### Task objective
Scan the entries for the word "Student" and return every line that has it.

### Page segmentation data
#####

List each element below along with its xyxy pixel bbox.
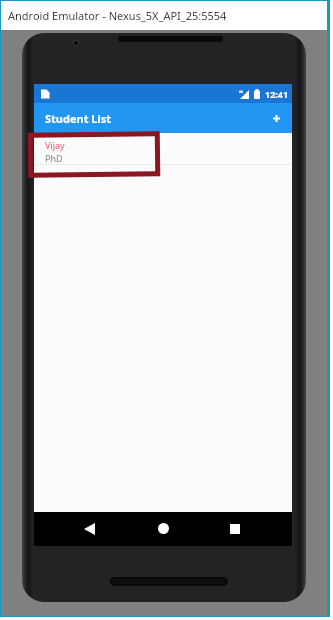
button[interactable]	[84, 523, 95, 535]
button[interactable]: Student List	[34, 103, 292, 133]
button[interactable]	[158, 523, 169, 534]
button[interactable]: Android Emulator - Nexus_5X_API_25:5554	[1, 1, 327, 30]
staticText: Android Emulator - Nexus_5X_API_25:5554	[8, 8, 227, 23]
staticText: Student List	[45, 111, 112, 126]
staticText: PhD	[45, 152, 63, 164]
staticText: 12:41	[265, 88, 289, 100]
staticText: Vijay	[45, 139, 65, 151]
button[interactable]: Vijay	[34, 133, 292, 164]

#####

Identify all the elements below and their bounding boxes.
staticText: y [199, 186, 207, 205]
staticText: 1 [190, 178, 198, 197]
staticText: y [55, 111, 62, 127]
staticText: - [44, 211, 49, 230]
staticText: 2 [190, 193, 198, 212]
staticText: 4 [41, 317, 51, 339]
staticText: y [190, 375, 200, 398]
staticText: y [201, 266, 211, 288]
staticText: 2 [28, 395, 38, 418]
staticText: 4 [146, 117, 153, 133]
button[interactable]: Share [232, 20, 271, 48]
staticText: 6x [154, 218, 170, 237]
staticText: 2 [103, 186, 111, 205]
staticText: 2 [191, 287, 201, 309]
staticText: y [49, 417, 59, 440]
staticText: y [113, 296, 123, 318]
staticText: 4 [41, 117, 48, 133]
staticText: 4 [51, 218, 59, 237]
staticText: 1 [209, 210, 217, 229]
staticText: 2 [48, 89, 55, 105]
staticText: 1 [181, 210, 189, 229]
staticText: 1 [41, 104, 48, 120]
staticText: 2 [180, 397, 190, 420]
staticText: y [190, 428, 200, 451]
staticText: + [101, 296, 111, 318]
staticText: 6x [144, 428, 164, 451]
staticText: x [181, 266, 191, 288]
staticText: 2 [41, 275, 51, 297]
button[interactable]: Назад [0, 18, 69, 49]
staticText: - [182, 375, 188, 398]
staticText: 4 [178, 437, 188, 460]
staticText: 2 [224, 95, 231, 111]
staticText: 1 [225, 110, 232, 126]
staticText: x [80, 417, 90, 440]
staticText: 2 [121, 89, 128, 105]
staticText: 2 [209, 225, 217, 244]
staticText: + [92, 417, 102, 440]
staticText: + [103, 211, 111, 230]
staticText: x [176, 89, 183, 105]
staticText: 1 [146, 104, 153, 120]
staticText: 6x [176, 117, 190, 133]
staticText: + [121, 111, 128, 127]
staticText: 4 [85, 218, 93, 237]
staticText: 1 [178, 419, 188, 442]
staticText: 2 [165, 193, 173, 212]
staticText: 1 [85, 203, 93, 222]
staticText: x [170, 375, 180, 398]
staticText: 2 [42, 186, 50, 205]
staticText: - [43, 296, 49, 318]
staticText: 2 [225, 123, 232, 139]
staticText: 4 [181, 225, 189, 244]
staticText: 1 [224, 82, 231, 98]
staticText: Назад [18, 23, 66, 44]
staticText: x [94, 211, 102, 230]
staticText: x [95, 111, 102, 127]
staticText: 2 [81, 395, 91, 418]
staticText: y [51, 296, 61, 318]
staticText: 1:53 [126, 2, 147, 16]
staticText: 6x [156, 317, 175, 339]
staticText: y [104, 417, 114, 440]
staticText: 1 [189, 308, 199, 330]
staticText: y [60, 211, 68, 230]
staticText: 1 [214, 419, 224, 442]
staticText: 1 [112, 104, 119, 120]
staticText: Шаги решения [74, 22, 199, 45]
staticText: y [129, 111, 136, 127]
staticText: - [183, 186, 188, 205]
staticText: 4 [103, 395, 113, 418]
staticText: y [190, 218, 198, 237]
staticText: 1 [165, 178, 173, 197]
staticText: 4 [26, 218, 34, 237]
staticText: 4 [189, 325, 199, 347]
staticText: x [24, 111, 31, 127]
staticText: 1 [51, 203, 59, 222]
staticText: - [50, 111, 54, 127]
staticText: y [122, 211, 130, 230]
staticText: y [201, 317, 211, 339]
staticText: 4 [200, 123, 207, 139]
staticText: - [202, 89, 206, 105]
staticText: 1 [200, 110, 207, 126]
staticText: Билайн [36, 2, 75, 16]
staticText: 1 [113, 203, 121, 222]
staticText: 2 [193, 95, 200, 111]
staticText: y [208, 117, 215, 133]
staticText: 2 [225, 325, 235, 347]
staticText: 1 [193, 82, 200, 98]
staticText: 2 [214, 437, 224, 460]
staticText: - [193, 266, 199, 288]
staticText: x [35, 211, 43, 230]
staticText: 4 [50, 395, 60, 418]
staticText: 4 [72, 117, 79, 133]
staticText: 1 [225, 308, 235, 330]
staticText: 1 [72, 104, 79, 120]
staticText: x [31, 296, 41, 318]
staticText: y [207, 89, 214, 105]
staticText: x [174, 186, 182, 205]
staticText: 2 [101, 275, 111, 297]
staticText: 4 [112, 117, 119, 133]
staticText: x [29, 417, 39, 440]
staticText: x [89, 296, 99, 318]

#####

### Task solution
button[interactable]: Student List	[34, 103, 292, 133]
staticText: Student List	[45, 111, 112, 126]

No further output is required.